Yes. SocketXP installs a lightweight agent on the machine running FastAPI. The agent creates an outbound SSL/TLS tunnel to the SocketXP Cloud Gateway, which assigns a permanent public HTTPS URL. Send API requests to that URL from anywhere—they are forwarded securely to your local FastAPI server.
2. Does the SocketXP public URL support HTTPS and SSL for API clients?
Yes. SocketXP’s public URL is always HTTPS (TLS encrypted). API clients connect over HTTPS to the SocketXP Cloud Gateway, which forwards the request through the encrypted tunnel to your local server. Your inference server can listen on plain HTTP localhost—SocketXP handles the TLS termination at the cloud gateway.
3. Can I use the SocketXP public URL as an API endpoint in my mobile or web application?
Yes. The permanent public HTTPS URL can be used as a base URL in any client application—mobile apps, web frontends, Postman collections, or automated scripts. It behaves like any standard HTTPS API endpoint.
4. How is this different from deploying to AWS Lambda or a cloud VM?
With SocketXP you run the inference server on your own hardware—a powerful local GPU machine, a home lab server, or an edge device—and expose it via a secure tunnel. You avoid cloud compute costs, your model weights stay on your own machine, and you maintain full control. There is no cloud deployment, no container registry, and no cloud provider dependency.
5. Can I share the URL with clients or external users to call my API?
Yes. You can share the SocketXP public URL with external users or clients. They call the API at the URL—requests are forwarded to your local server.

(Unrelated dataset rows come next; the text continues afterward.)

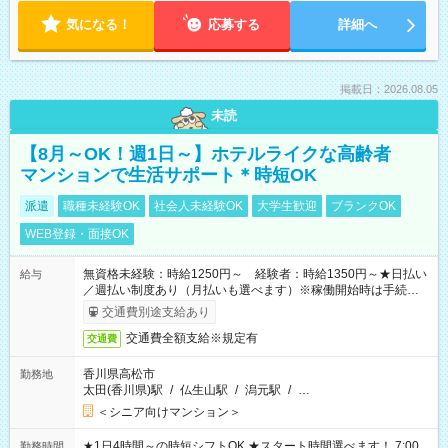
気になる！
応募する
詳細へ
掲載日：2026.08.05
未読
【8月～OK！週1日～】ホテルライクな高齢者
マンションで生活サポート＊時短OK
派遣
職種未経験OK
社会人未経験OK
大学生歓迎
ブランクOK
WEB登録・面接OK
無資格未経験：時給1250円～ 経験者：時給1350円～★日払い
給与
／週払い制度あり（月払いも選べます）※稼働開始時は手続き完
了次第のお支払いとなります。
交通費別途支給あり
交通費全額支給※規定有
交通費
香川県高松市
勤務地
太田(香川県)駅
/
仏生山駅
/
潟元駅
/
…
＜シニア向けマンション＞
★1日4時間～の時短シフトOK ★スタート時間選べます！ 7:00
勤務時間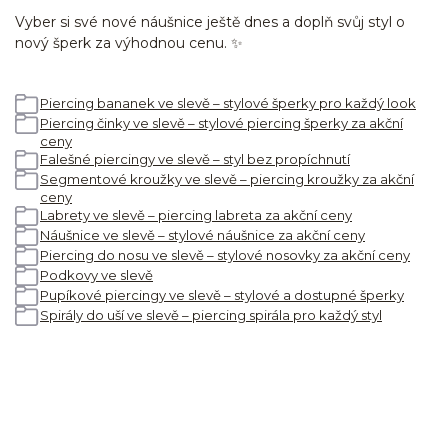
Vyber si své nové náušnice ještě dnes a doplň svůj styl o
nový šperk za výhodnou cenu. ✨
Piercing bananek ve slevě – stylové šperky pro každý look
Piercing činky ve slevě – stylové piercing šperky za akční
ceny
Falešné piercingy ve slevě – styl bez propíchnutí
Segmentové kroužky ve slevě – piercing kroužky za akční
ceny
Labrety ve slevě – piercing labreta za akční ceny
Náušnice ve slevě – stylové náušnice za akční ceny
Piercing do nosu ve slevě – stylové nosovky za akční ceny
Podkovy ve slevě
Pupíkové piercingy ve slevě – stylové a dostupné šperky
Spirály do uší ve slevě – piercing spirála pro každý styl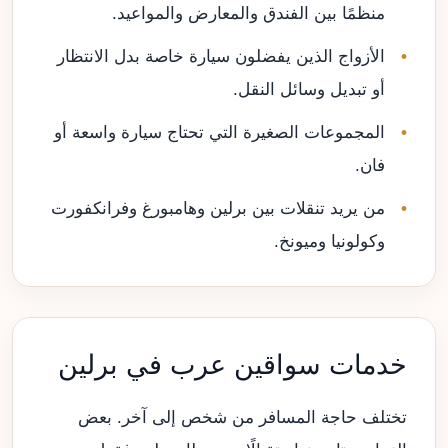
منظمًا بين الفندق والمعارض والمواعيد.
الأزواج الذين يفضلون سيارة خاصة بدل الانتظار
أو تبديل وسائل النقل.
المجموعات الصغيرة التي تحتاج سيارة واسعة أو
فان.
من يريد تنقلات بين برلين وهامبورغ وفرانكفورت
وكولونيا وميونخ.
خدمات سواقين عرب في برلين
تختلف حاجة المسافر من شخص إلى آخر. بعض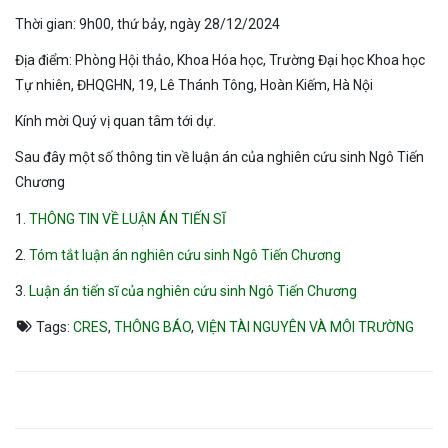
Thời gian: 9h00, thứ bảy, ngày 28/12/2024
Địa điểm: Phòng Hội thảo, Khoa Hóa học, Trường Đại học Khoa học
Tự nhiên, ĐHQGHN, 19, Lê Thánh Tông, Hoàn Kiếm, Hà Nội
Kính mời Quý vị quan tâm tới dự.
Sau đây một số thông tin về luận án của nghiên cứu sinh Ngô Tiến
Chương
1.
THÔNG TIN VỀ LUẬN ÁN TIẾN SĨ
2.
Tóm tắt luận án nghiên cứu sinh Ngô Tiến Chương
3.
Luận án tiến sĩ của nghiên cứu sinh Ngô Tiến Chương
Tags:
CRES
,
THÔNG BÁO
,
VIỆN TÀI NGUYÊN VÀ MÔI TRƯỜNG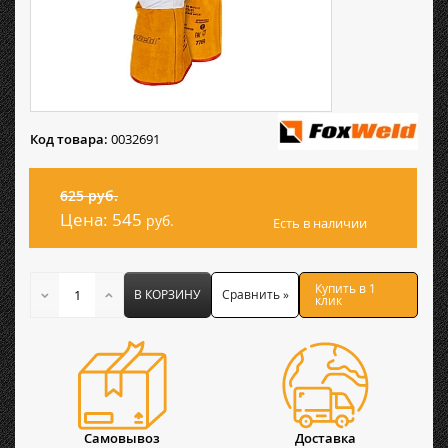
Код товара:
0032691
625 руб.
Цена:
545
руб.
Есть в наличии
Купить в 1
В КОРЗИНУ
Сравнить »
клик
Самовывоз
Доставка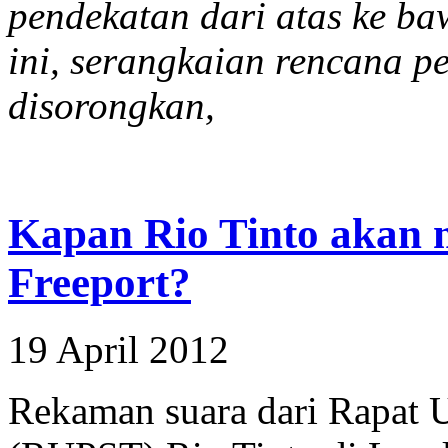
pendekatan dari atas ke ba
ini, serangkaian rencana 
disorongkan,
Kapan Rio Tinto akan 
Freeport?
19 April 2012
Rekaman suara dari Rapa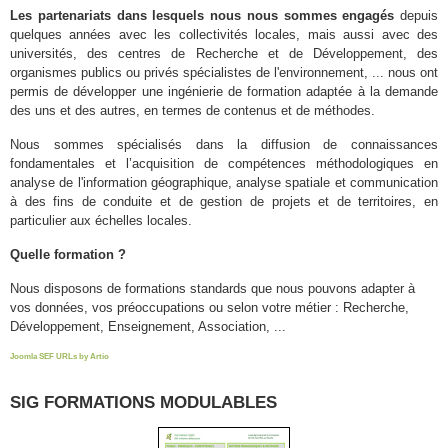
Les partenariats dans lesquels nous nous sommes engagés
depuis
quelques années avec les collectivités locales, mais aussi avec des
universités, des centres de Recherche et de Développement, des
organismes publics ou privés spécialistes de l'environnement, ... nous ont
permis de développer une ingénierie de formation adaptée à la demande
des uns et des autres, en termes de contenus et de méthodes.
Nous sommes spécialisés dans la diffusion de connaissances
fondamentales et l’acquisition de compétences méthodologiques en
analyse de l'information géographique, analyse spatiale et communication
à des fins de conduite et de gestion de projets et de territoires, en
particulier aux échelles locales.
Quelle formation ?
Nous disposons de formations standards que nous pouvons adapter à
vos données, vos préoccupations ou selon votre métier : Recherche,
Développement, Enseignement, Association, ...
Joomla SEF URLs by Artio
SIG FORMATIONS MODULABLES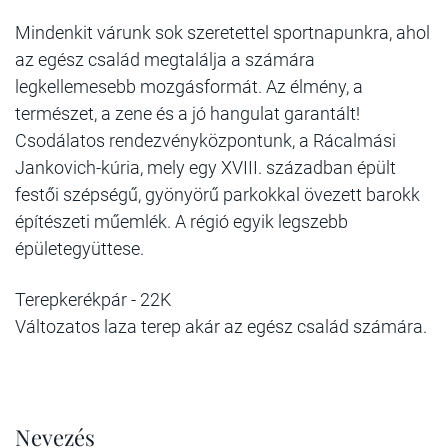
Mindenkit várunk sok szeretettel sportnapunkra, ahol
az egész család megtalálja a számára
legkellemesebb mozgásformát. Az élmény, a
természet, a zene és a jó hangulat garantált!
Csodálatos rendezvényközpontunk, a Rácalmási
Jankovich-kúria, mely egy XVIII. században épült
festői szépségű, gyönyörű parkokkal övezett barokk
építészeti műemlék. A régió egyik legszebb
épületegyüttese.
Terepkerékpár - 22K
Változatos laza terep akár az egész család számára.
Nevezés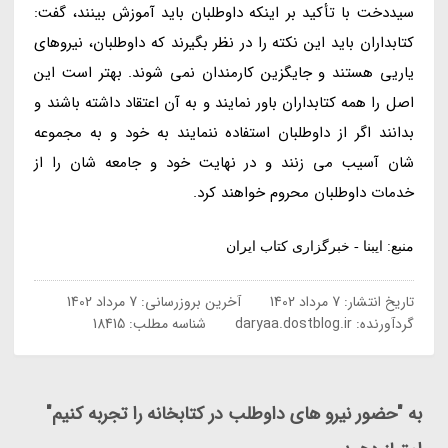
سیددخت با تأکید بر اینکه داوطلبان باید آموزش بینند، گفت:
کتابداران باید این نکته را در نظر بگیرند که داوطلبان، نیروهای
یاریی هستند و جایگزین کارمندان نمی شوند. بهتر است این
اصل را همه کتابداران باور نمایند و به آن اعتقاد داشته باشند و
بدانند اگر از داوطلبان استفاده ننمایند به خود و به مجموعه
شان آسیب می زنند و در نهایت خود و جامعه شان را از
خدمات داوطلبان محروم خواهند کرد.
منبع: ایبنا - خبرگزاری کتاب ایران
تاریخ انتشار:
7 مرداد 1402
آخرین بروزرسانی:
7 مرداد 1402
گردآورنده:
daryaa.dostblog.ir
شناسه مطلب: 18415
به "حضور نیرو های داوطلب در کتابخانه را تجربه کنیم"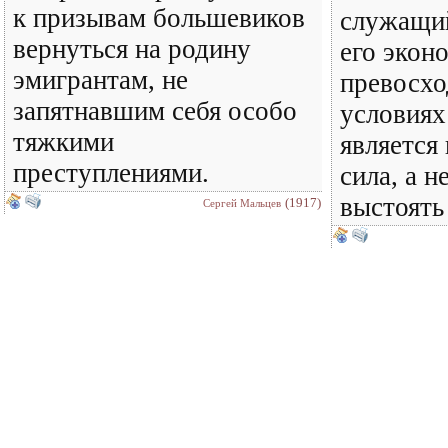
к призывам большевиков
служащи
вернуться на родину
его экон
эмигрантам, не
превосхо
запятнавшим себя особо
условиях
тяжкими
является
преступлениями.
сила, а н
выстоять
(1917)
Сергей Мальцев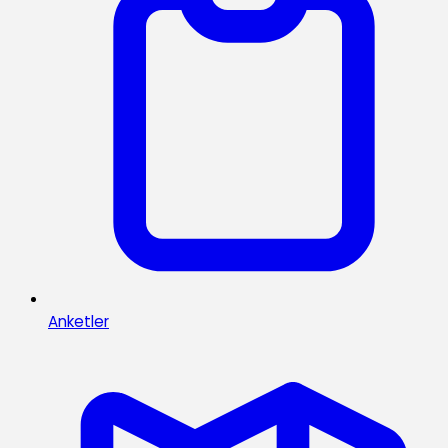
Anketler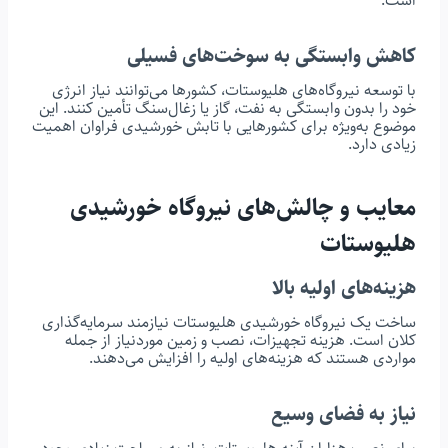
است.
کاهش وابستگی به سوخت‌های فسیلی
با توسعه نیروگاه‌های هلیوستات، کشورها می‌توانند نیاز انرژی
خود را بدون وابستگی به نفت، گاز یا زغال‌سنگ تأمین کنند. این
موضوع به‌ویژه برای کشورهایی با تابش خورشیدی فراوان اهمیت
زیادی دارد.
معایب و چالش‌های نیروگاه خورشیدی
هلیوستات
هزینه‌های اولیه بالا
ساخت یک نیروگاه خورشیدی هلیوستات نیازمند سرمایه‌گذاری
کلان است. هزینه تجهیزات، نصب و زمین موردنیاز از جمله
مواردی هستند که هزینه‌های اولیه را افزایش می‌دهند.
نیاز به فضای وسیع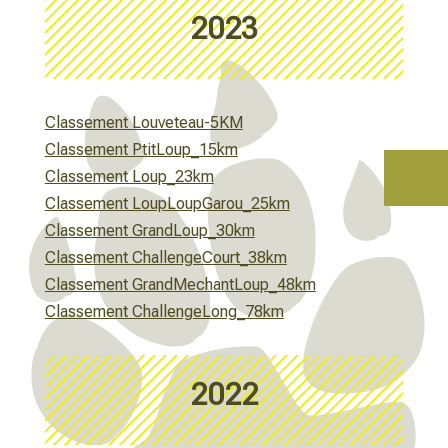
2023
Classement Louveteau-5KM
Classement PtitLoup_15km
Classement Loup_23km
Classement LoupLoupGarou_25km
Classement GrandLoup_30km
Classement ChallengeCourt_38km
Classement GrandMechantLoup_48km
Classement ChallengeLong_78km
2022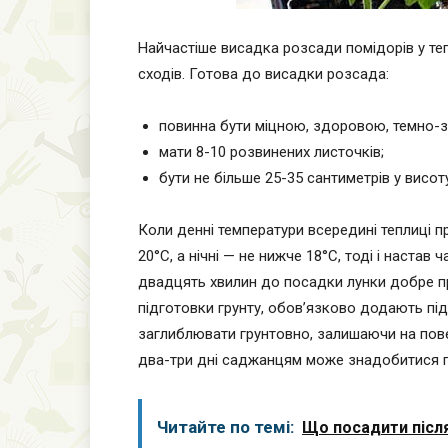
Найчастіше висадка розсади помідорів у те
сходів. Готова до висадки розсада:
повинна бути міцною, здоровою, темно-
мати 8-10 розвинених листочків;
бути не більше 25-35 сантиметрів у висоту
Коли денні температури всередині теплиці п
20°С, а нічні — не нижче 18°С, тоді і настав
двадцять хвилин до посадки лунки добре п
підготовки грунту, обов’язково додають п
заглиблювати грунтовно, залишаючи на повер
два-три дні саджанцям може знадобитися п
Читайте по темі:
Що посадити післ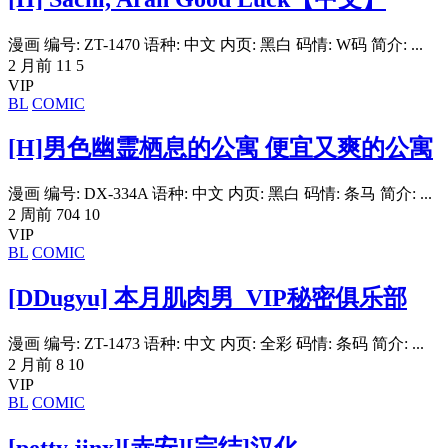
漫画 编号: ZT-1470 语种: 中文 内页: 黑白 码情: W码 简介: ...
2 月前
11
5
VIP
BL
COMIC
[H]男色幽霊栖息的公寓 便宜又爽的公寓
漫画 编号: DX-334A 语种: 中文 内页: 黑白 码情: 条马 简介: ...
2 周前
704
10
VIP
BL
COMIC
[DDugyu] 本月肌肉男_VIP秘密俱乐部
漫画 编号: ZT-1473 语种: 中文 内页: 全彩 码情: 条码 简介: ...
2 月前
8
10
VIP
BL
COMIC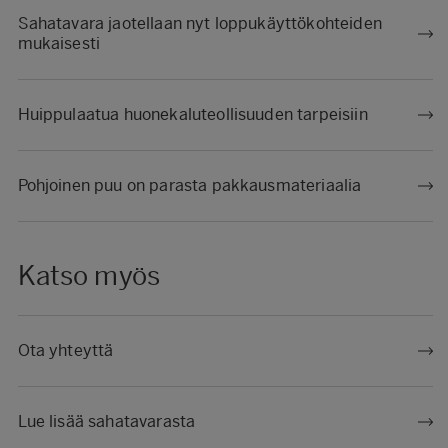
Sahatavara jaotellaan nyt loppukäyttökohteiden
mukaisesti
Huippulaatua huonekaluteollisuuden tarpeisiin
Pohjoinen puu on parasta pakkausmateriaalia
Katso myös
Ota yhteyttä
Lue lisää sahatavarasta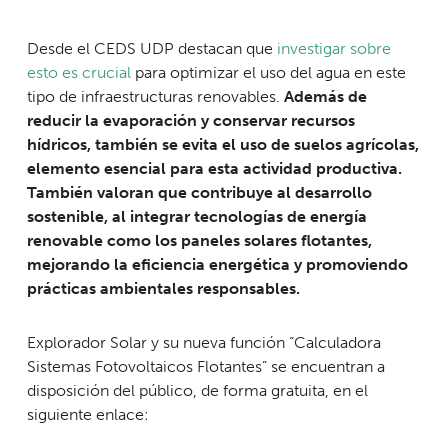
Desde el CEDS UDP destacan que
investigar sobre
esto es crucial
para optimizar el uso del agua en este
tipo de infraestructuras renovables.
Además de
reducir la evaporación y conservar recursos
hídricos, también se evita el uso de suelos agrícolas,
elemento esencial para esta actividad productiva.
También valoran que contribuye al desarrollo
sostenible, al integrar tecnologías de energía
renovable como los paneles solares flotantes,
mejorando la eficiencia energética y promoviendo
prácticas ambientales responsables.
Explorador Solar y su nueva función “Calculadora
Sistemas Fotovoltaicos Flotantes” se encuentran a
disposición del público, de forma gratuita, en el
siguiente enlace: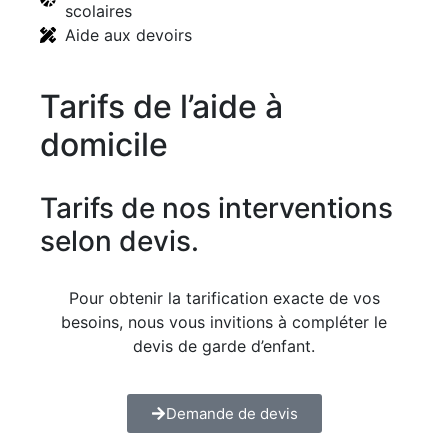
scolaires
Aide aux devoirs
Tarifs de l’aide à
domicile
Tarifs de nos interventions
selon devis.
Pour obtenir la tarification exacte de vos
besoins, nous vous invitions à compléter le
devis de garde d’enfant.
Demande de devis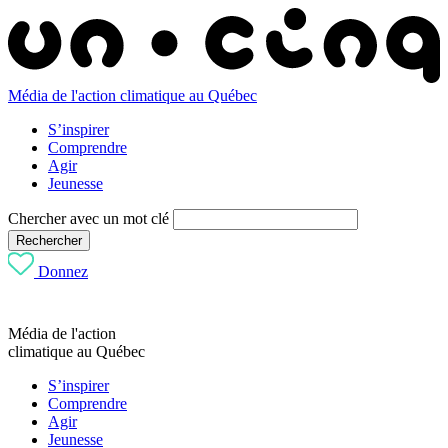
Média de l'action climatique au Québec
S’inspirer
Comprendre
Agir
Jeunesse
Chercher avec un mot clé
Rechercher
Donnez
Média de l'action
climatique au Québec
S’inspirer
Comprendre
Agir
Jeunesse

For APIs that should not be publicly accessible, implement authentication in your FastAPI/Flask app (API keys, OAuth2, JWT) before sharing the URL.
6. Can I run multiple AI inference servers and expose each with a different URL?
Yes. Run multiple servers on different ports (e.g., 8000, 8001, 8002) and create a separate SocketXP tunnel for each: socketxp connect http://localhost:8000, socketxp connect http://localhost:8001. Each gets its own permanent public URL.
7. How does SocketXP compare to ngrok for exposing a local FastAPI inference server?
ngrok’s free tier generates a new random URL every time the tunnel restarts, which means any client application or API integration that uses the URL breaks after a restart. SocketXP provides a permanent URL that does not change, making it more suitable for inference APIs that are called by applications with hardcoded or configured endpoints.
8. Can I use SocketXP to receive webhook callbacks on a locally running FastAPI server?
Yes. This is one of the most practical uses of SocketXP for AI development. If you are integrating with external services that send webhooks (Stripe, GitHub, Hugging Face Inference API callbacks, etc.), expose your local FastAPI endpoint with socketxp connect http://localhost:8000 and give the SocketXP public URL as the webhook destination. You can test webhook flows locally without deploying.
9. Can I expose a FastAPI inference server running on a Jetson Orin or Raspberry Pi?
Yes. The SocketXP agent runs on any Linux device including NVIDIA Jetson Orin, Jetson Nano, and Raspberry Pi. Install the agent on the edge device, start your FastAPI server on localhost, and run socketxp connect http://localhost:8000. You get a public URL for your edge inference API—clients can call it from anywhere while inference runs entirely on the edge device.
10. How do I use Postman or API testing tools with a locally running FastAPI server?
Create a SocketXP tunnel for your local FastAPI server and use the public URL as the base URL in Postman, Insomnia, or any API testing tool. This lets you test your inference API from any machine—or share the Postman collection with teammates so they can run the same tests against your local server remotely.
11. Can I deploy an AI model as a FastAPI app on a server without a public IP and expose it with SocketXP?
Yes. This is the core use case. Deploy your model-serving FastAPI app on any Linux server (home lab, private cloud VM, on-premises server, or edge device), run the SocketXP agent alongside it, create the tunnel, and your inference API is accessible over HTTPS from anywhere. No public IP, no cloud deployment, no Kubernetes cluster required.